Mike miró la hoja de papel. Era una fotocopia de una receta. Arriba estaba impreso su nombre y el de Ilene. Tenía su dirección del New York Presbyterian y su número de colegiado. Una receta de OxyContín expedida para William Brannum.

Estaba firmada por el doctor Michael Baye.

– ¿Le suena?

Mike se obligó a seguir callado.

– Porque la doctora Goldfarb dice que no es suya y que no conoce al paciente.

Sacó otra hoja. Otra receta. Esta vez de Xanax. También firmada por el doctor Michael Baye. Y otra.

– ¿Alguno de estos nombres le suenan?

Mike no dijo nada.

– Ah, ésta es interesante. ¿Quiere saber por qué?

Mike le miró.

– Porque está a nombre de Carson Bledsoe. ¿Sabe quién es?

Mike pensó que quizá sí, pero dijo:

– ¿Debería saberlo?

– Es el nombre del chico de la nariz rota al que estaba empujando cuando le hemos recogido.

El siguiente paso del emprendedor, pensó Mike. Poner las garras sobre el hijo de un médico. Robar recetarios y extender tú mismo las recetas.
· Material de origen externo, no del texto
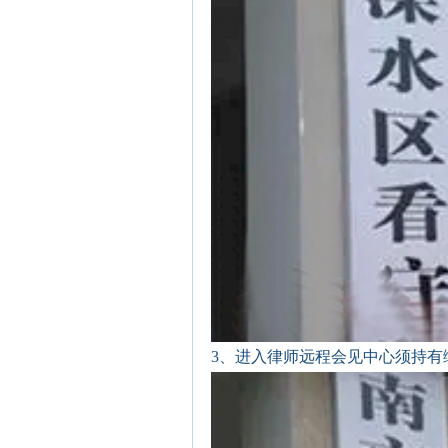
3、进入律师远程会见中心须持有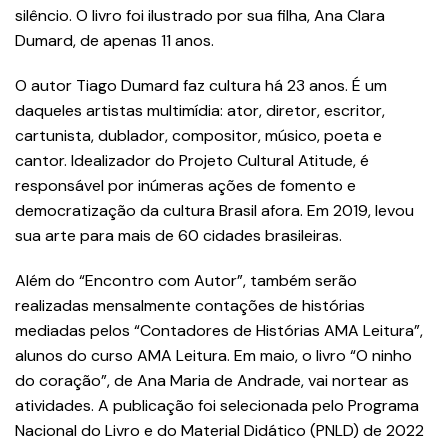
silêncio. O livro foi ilustrado por sua filha, Ana Clara
Dumard, de apenas 11 anos.
O autor Tiago Dumard faz cultura há 23 anos. É um
daqueles artistas multimídia: ator, diretor, escritor,
cartunista, dublador, compositor, músico, poeta e
cantor. Idealizador do Projeto Cultural Atitude, é
responsável por inúmeras ações de fomento e
democratização da cultura Brasil afora. Em 2019, levou
sua arte para mais de 60 cidades brasileiras.
Além do “Encontro com Autor”, também serão
realizadas mensalmente contações de histórias
mediadas pelos “Contadores de Histórias AMA Leitura”,
alunos do curso AMA Leitura. Em maio, o livro “O ninho
do coração”, de Ana Maria de Andrade, vai nortear as
atividades. A publicação foi selecionada pelo Programa
Nacional do Livro e do Material Didático (PNLD) de 2022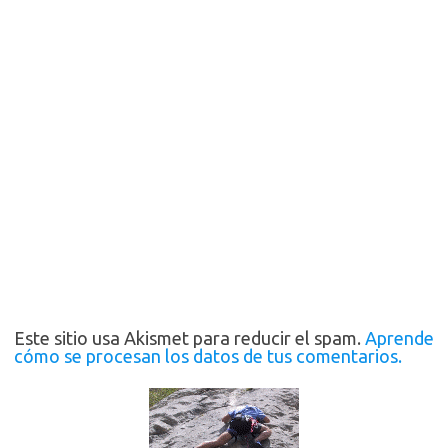
Este sitio usa Akismet para reducir el spam.
Aprende
cómo se procesan los datos de tus comentarios.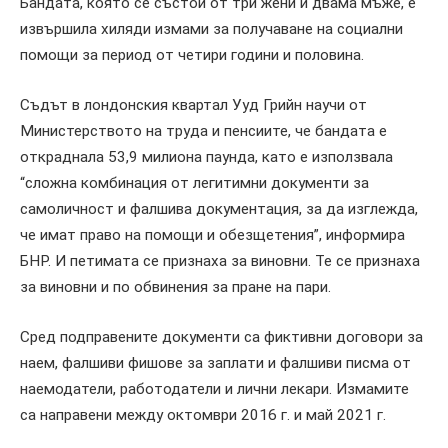
Бандата, която се състои от три жени и двама мъже, е
извършила хиляди измами за получаване на социални
помощи за период от четири години и половина.
Съдът в лондонския квартал Ууд Грийн научи от
Министерството на труда и пенсиите, че бандата е
откраднала 53,9 милиона паунда, като е използвала
“сложна комбинация от легитимни документи за
самоличност и фалшива документация, за да изглежда,
че имат право на помощи и обезщетения”, информира
БНР. И петимата се признаха за виновни. Те се признаха
за виновни и по обвинения за пране на пари.
Сред подправените документи са фиктивни договори за
наем, фалшиви фишове за заплати и фалшиви писма от
наемодатели, работодатели и лични лекари. Измамите
са направени между октомври 2016 г. и май 2021 г.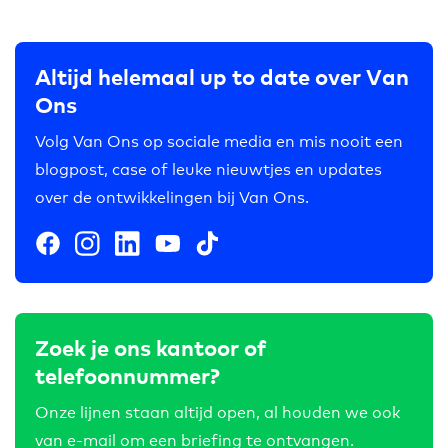
Altijd helemaal up to date over Van
Ons
Volg Van Ons op sociale media en mis nooit een
blogpost, case of leuke nieuwtjes en updates
over de ontwikkelingen bij Van Ons.
Zoek je ons kantoor of
telefoonnummer?
Onze lijnen staan altijd open, al houden we ook
van e-mail om een briefing te ontvangen.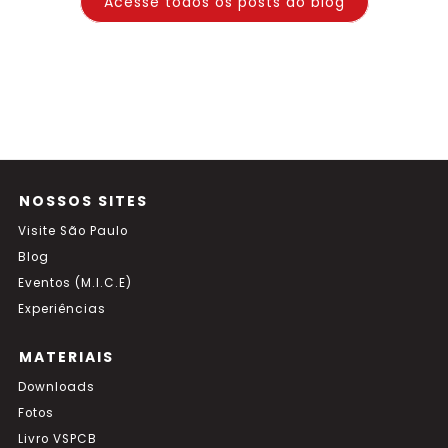
Acesse todos os posts do blog
NOSSOS SITES
Visite São Paulo
Blog
Eventos (M.I.C.E)
Experiências
MATERIAIS
Downloads
Fotos
Livro VSPCB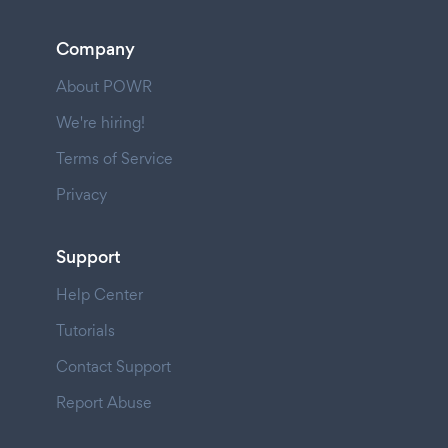
Company
About POWR
We're hiring!
Terms of Service
Privacy
Support
Help Center
Tutorials
Contact Support
Report Abuse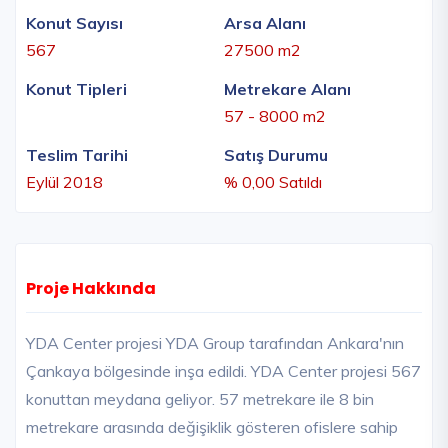
Konut Sayısı
Arsa Alanı
567
27500 m2
Konut Tipleri
Metrekare Alanı
57 - 8000 m2
Teslim Tarihi
Satış Durumu
Eylül 2018
% 0,00 Satıldı
Proje Hakkında
YDA Center projesi YDA Group tarafından Ankara'nın
Çankaya bölgesinde inşa edildi. YDA Center projesi 567
konuttan meydana geliyor. 57 metrekare ile 8 bin
metrekare arasında değişiklik gösteren ofislere sahip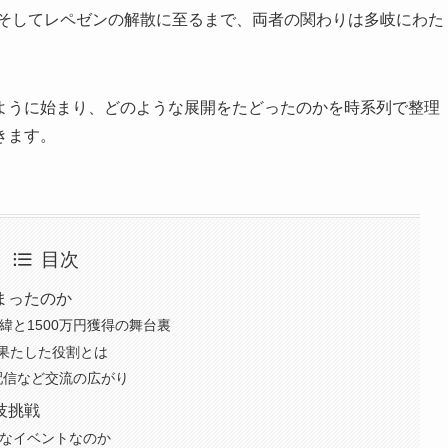
、そしてレペゼンの解散に至るまで、両者の関わりは多岐にわた
ように始まり、どのような展開をたどったのかを時系列で整理
きます。
目次
まったのか
緯と1500万円獲得の舞台裏
果たした役割とは
配信など交流の広がり
技挑戦
んなイベントなのか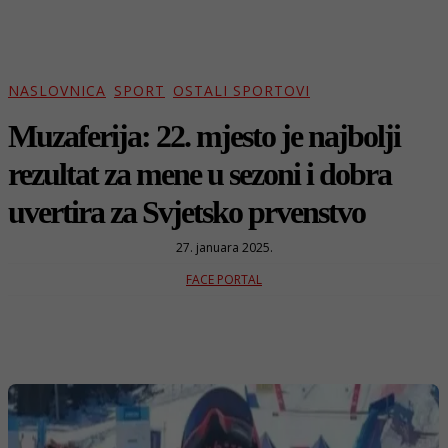
NASLOVNICA
SPORT
OSTALI SPORTOVI
Muzaferija: 22. mjesto je najbolji
rezultat za mene u sezoni i dobra
uvertira za Svjetsko prvenstvo
27. januara 2025.
FACE PORTAL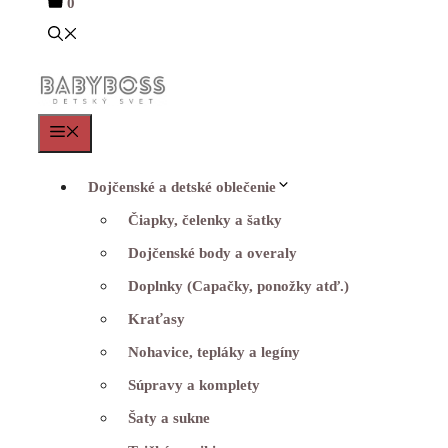
0
Menu
Dojčenské a detské oblečenie
Čiapky, čelenky a šatky
Dojčenské body a overaly
Doplnky (Capačky, ponožky atď.)
Kraťasy
Nohavice, tepláky a legíny
Súpravy a komplety
Šaty a sukne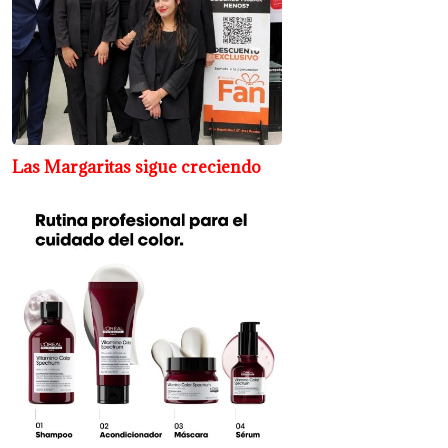
Las Margaritas sigue creciendo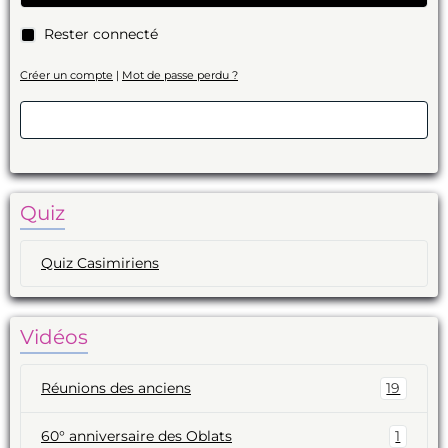
Rester connecté
Créer un compte
|
Mot de passe perdu ?
Valider
Quiz
Quiz Casimiriens
Vidéos
Réunions des anciens
19
60° anniversaire des Oblats
1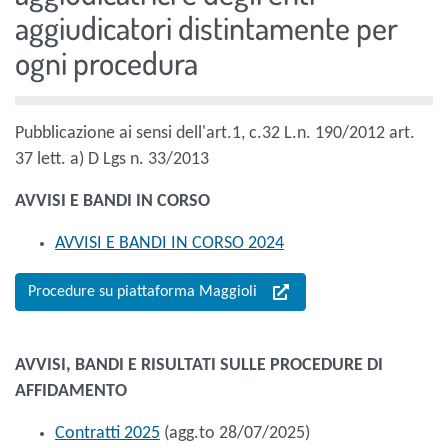
aggiudicatori distintamente per
ogni procedura
Pubblicazione ai sensi dell'art.1, c.32 L.n. 190/2012 art.
37 lett. a) D Lgs n. 33/2013
AVVISI E BANDI IN CORSO
AVVISI E BANDI IN CORSO 2024
Procedure su piattaforma Maggioli
AVVISI, BANDI E RISULTATI SULLE PROCEDURE DI
AFFIDAMENTO
Contratti 2025
(agg.to 28/07/2025)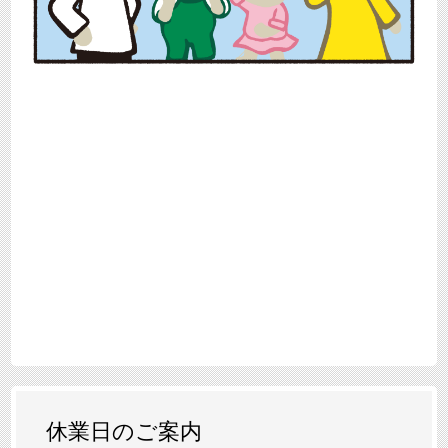
休業日のご案内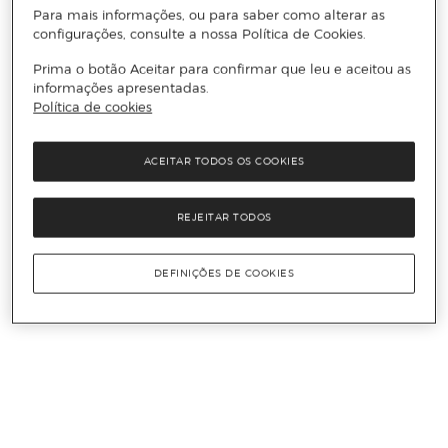
Para mais informações, ou para saber como alterar as
configurações, consulte a nossa Política de Cookies.
Prima o botão Aceitar para confirmar que leu e aceitou as
informações apresentadas.
Política de cookies
ACEITAR TODOS OS COOKIES
REJEITAR TODOS
DEFINIÇÕES DE COOKIES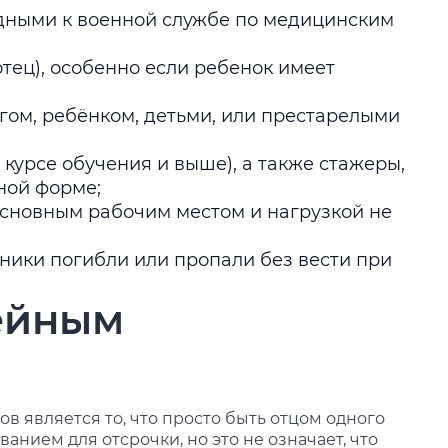
дными к военной службе по медицинским
отец), особенно если ребенок имеет
гом, ребёнком, детьми, или престарелыми
 курсе обучения и выше), а также стажеры,
ной форме;
основным рабочим местом и нагрузкой не
нники погибли или пропали без вести при
ейным
 является то, что просто быть отцом одного
ванием для отсрочки, но это не означает, что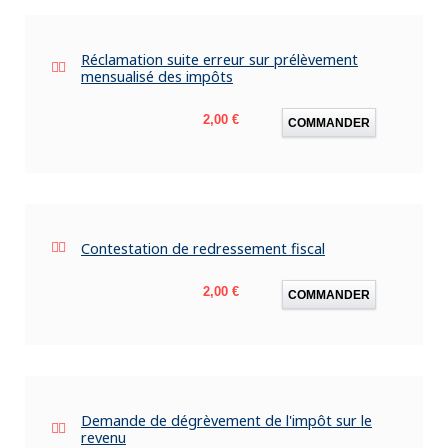
Réclamation suite erreur sur prélèvement
mensualisé des impôts
Prix
2,00 €
COMMANDER
Contestation de redressement fiscal
Prix
2,00 €
COMMANDER
Demande de dégrèvement de l'impôt sur le
revenu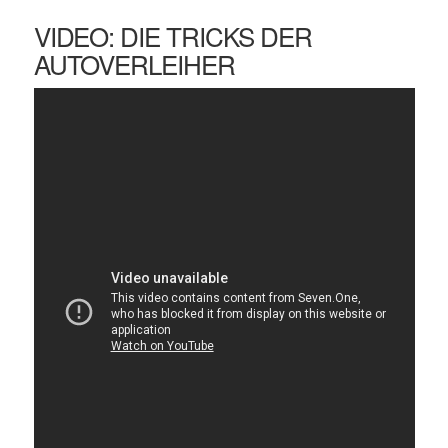
VIDEO: DIE TRICKS DER
AUTOVERLEIHER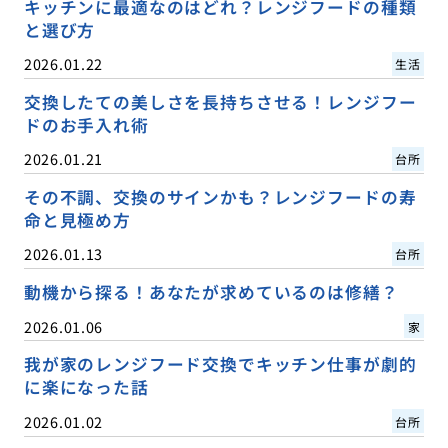
キッチンに最適なのはどれ？レンジフードの種類
と選び方
2026.01.22
生活
交換したての美しさを長持ちさせる！レンジフー
ドのお手入れ術
2026.01.21
台所
その不調、交換のサインかも？レンジフードの寿
命と見極め方
2026.01.13
台所
動機から探る！あなたが求めているのは修繕？
2026.01.06
家
我が家のレンジフード交換でキッチン仕事が劇的
に楽になった話
2026.01.02
台所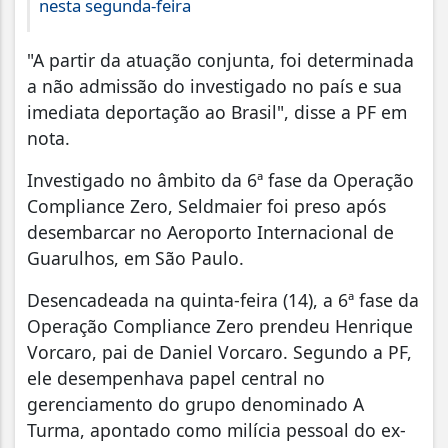
nesta segunda-feira
"A partir da atuação conjunta, foi determinada
a não admissão do investigado no país e sua
imediata deportação ao Brasil", disse a PF em
nota.
Investigado no âmbito da 6ª fase da Operação
Compliance Zero, Seldmaier foi preso após
desembarcar no Aeroporto Internacional de
Guarulhos, em São Paulo.
Desencadeada na quinta-feira (14), a 6ª fase da
Operação Compliance Zero prendeu Henrique
Vorcaro, pai de Daniel Vorcaro. Segundo a PF,
ele desempenhava papel central no
gerenciamento do grupo denominado A
Turma, apontado como milícia pessoal do ex-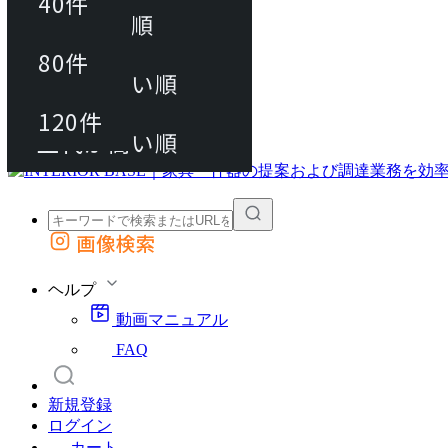
40件
おすすめ順
80件
80件
上代が安い順
動画マニュアル
120件
120件
FAQ
カート
上代が高い順
画像検索
外部サイトの商品をカートに追加
他のサイトで見つけた商品ページのURLを貼り付けて、カートに追加できます
ヘルプ
動画マニュアル
FAQ
新規登録
ログイン
カート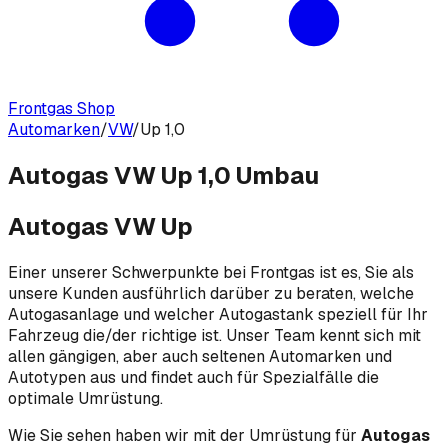
Frontgas Shop
Automarken
/
VW
/
Up 1,0
Autogas VW Up 1,0 Umbau
Autogas VW Up
Einer unserer Schwerpunkte bei Frontgas ist es, Sie als
unsere Kunden ausführlich darüber zu beraten, welche
Autogasanlage und welcher Autogastank speziell für Ihr
Fahrzeug die/der richtige ist. Unser Team kennt sich mit
allen gängigen, aber auch seltenen Automarken und
Autotypen aus und findet auch für Spezialfälle die
optimale Umrüstung.
Wie Sie sehen haben wir mit der Umrüstung für
Autogas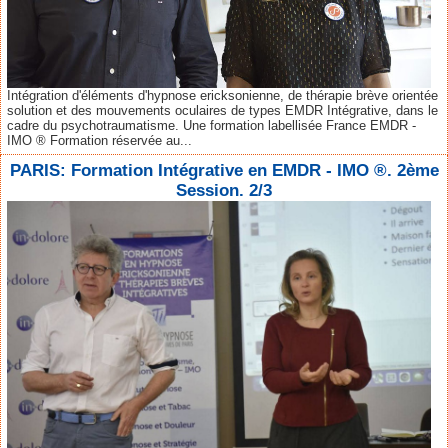
Intégration d'éléments d'hypnose ericksonienne, de thérapie brève orientée
solution et des mouvements oculaires de types EMDR Intégrative, dans le
cadre du psychotraumatisme. Une formation labellisée France EMDR -
IMO ® Formation réservée au...
PARIS: Formation Intégrative en EMDR - IMO ®. 2ème
Session. 2/3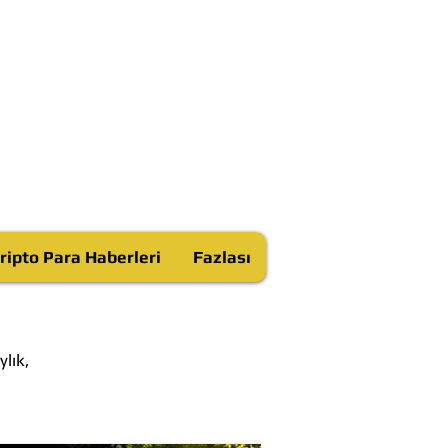
ripto Para Haberleri
Fazlası
lık,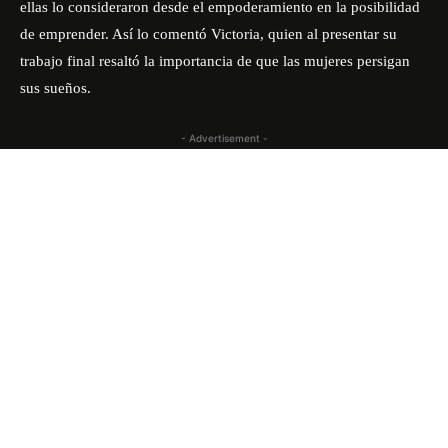
ellas lo consideraron desde el empoderamiento en la posibilidad
de emprender. Así lo comentó Victoria, quien al presentar su
trabajo final resaltó la importancia de que las mujeres persigan
sus sueños.
- Advertisement -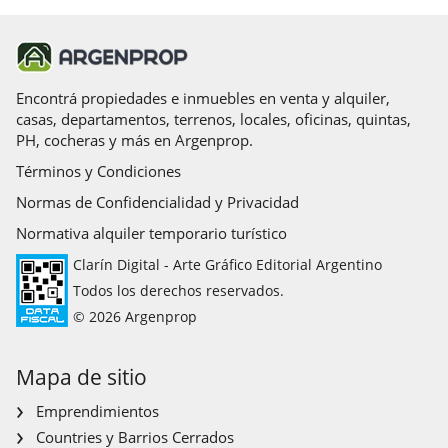
Encontrá propiedades e inmuebles en venta y alquiler,
casas, departamentos, terrenos, locales, oficinas, quintas,
PH, cocheras y más en Argenprop.
Términos y Condiciones
Normas de Confidencialidad y Privacidad
Normativa alquiler temporario turístico
Clarín Digital - Arte Gráfico Editorial Argentino
Todos los derechos reservados.
© 2026 Argenprop
Mapa de sitio
Emprendimientos
Countries y Barrios Cerrados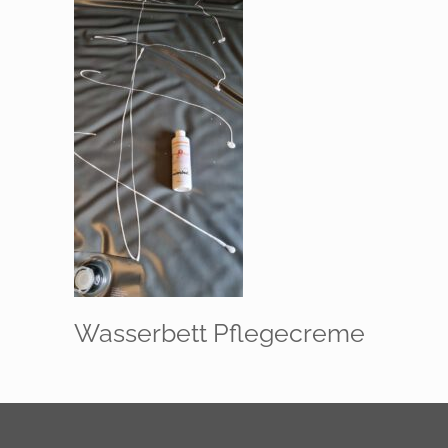
Wasserbett Pflegecreme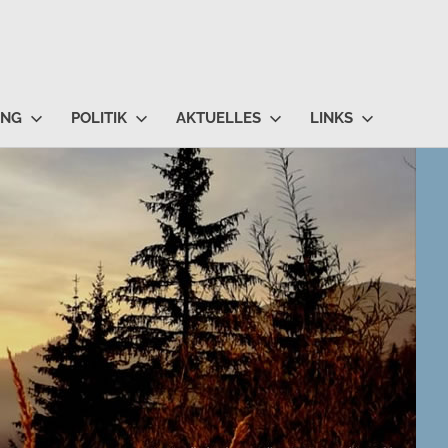
UNG
POLITIK
AKTUELLES
LINKS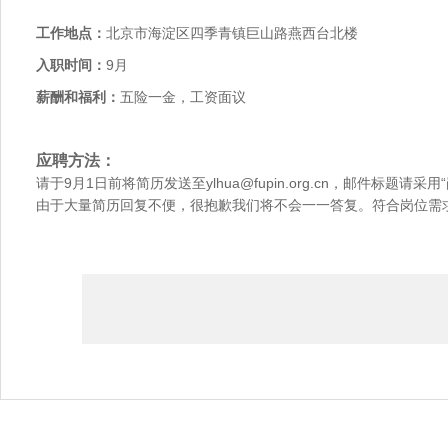
工作地点：
北京市海淀区四季青镇巨山路燕西台北楼
入职时间：
9月
薪酬和福利：
五险一金，工资面议
应聘方法：
请于9月1日前将简历发送至ylhua@fupin.org.cn，邮件标题请采
由于大量简历回复不便，很抱歉我们将不会一一答复。符合岗位需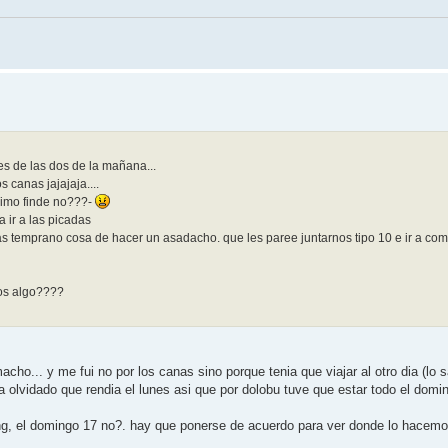
tes de las dos de la mañana...
 canas jajajaja....
oximo finde no???-
 ir a las picadas
as temprano cosa de hacer un asadacho. que les paree juntarnos tipo 10 e ir a com
mos algo????
... y me fui no por los canas sino porque tenia que viajar al otro dia (lo s
a olvidado que rendia el lunes asi que por dolobu tuve que estar todo el domi
ng, el domingo 17 no?. hay que ponerse de acuerdo para ver donde lo hacemo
– En el mejor de los casos, si todo está a su favor y los dioses le sonríen, sólo perderá la licencia y no volverá a ejercer. Es su mejor escenario. No volverá a trabajar de médico.

Mike supo que debía callar.

– Mire, llevamos mucho tiempo trabajando en este caso. Hemos vigilado el Club Jaguar. Sabemos lo que pasa. Podríamos arrestar a un puñado de niños ricos, pero si no cortamos la cabeza, ¿de qué nos sirve? Anoche nos dieron un soplo de una gran reunión. Es el problema de este paso concreto del emprendedor: necesitas intermediarios. El crimen organizado empieza a meter las narices en serio en este mercado. Pueden sacar tanto con el OxyContín como con la cocaína, quizá más. Y nosotros vigilamos. Entonces, anoche, las cosas se empezaron a torcer. Nuestro médico fichado, usted, se presenta. Le agreden. Y hoy vuelve a presentarse y monta un escándalo. Nuestro temor, de la DEA y de la oficina del fiscal, es que el montaje del Club Jaguar arríe velas y nos quedemos sin nada. Así que necesitamos actuar ahora.

– No tengo nada que decir.

– Por supuesto que sí.

– Esperaré a mi abogado.

– No quiere hacerlo así porque nosotros no creemos que haya extendido usted las recetas. Mire, también tenemos algunas recetas de las que ha extendido legalmente. Hemos comparado la letra. No es suya. Esto significa que o bien le dio el talonario de recetas a otro, un delito grave, o bien que alguien se lo robó.

– No tengo nada que decir.

– No puede protegerlo. Todos creen que pueden. Los padres siempre lo intentan. Pero no funciona. Todos los médicos que conozco tienen talonarios de recetas en casa. Por si necesitan extender alguna cuando están allí. Es fácil robar medicamentos del botiquín. Más fácil aún debe de ser robar talonarios.

Mike se puso de pie.

– Me marcho.

– Ni hablar. Su hijo es uno de esos niños ricos de los que hablábamos, pero esto le cualifica para una gran condena. Se le puede acusar de conspiración y distribución de narcóticos de categoría dos. Es una condena larga, un máximo de veinte años en una cárcel federal. Pero no queremos a su hijo. Queremos a Rosemary McDevitt. Podemos hacer un trato.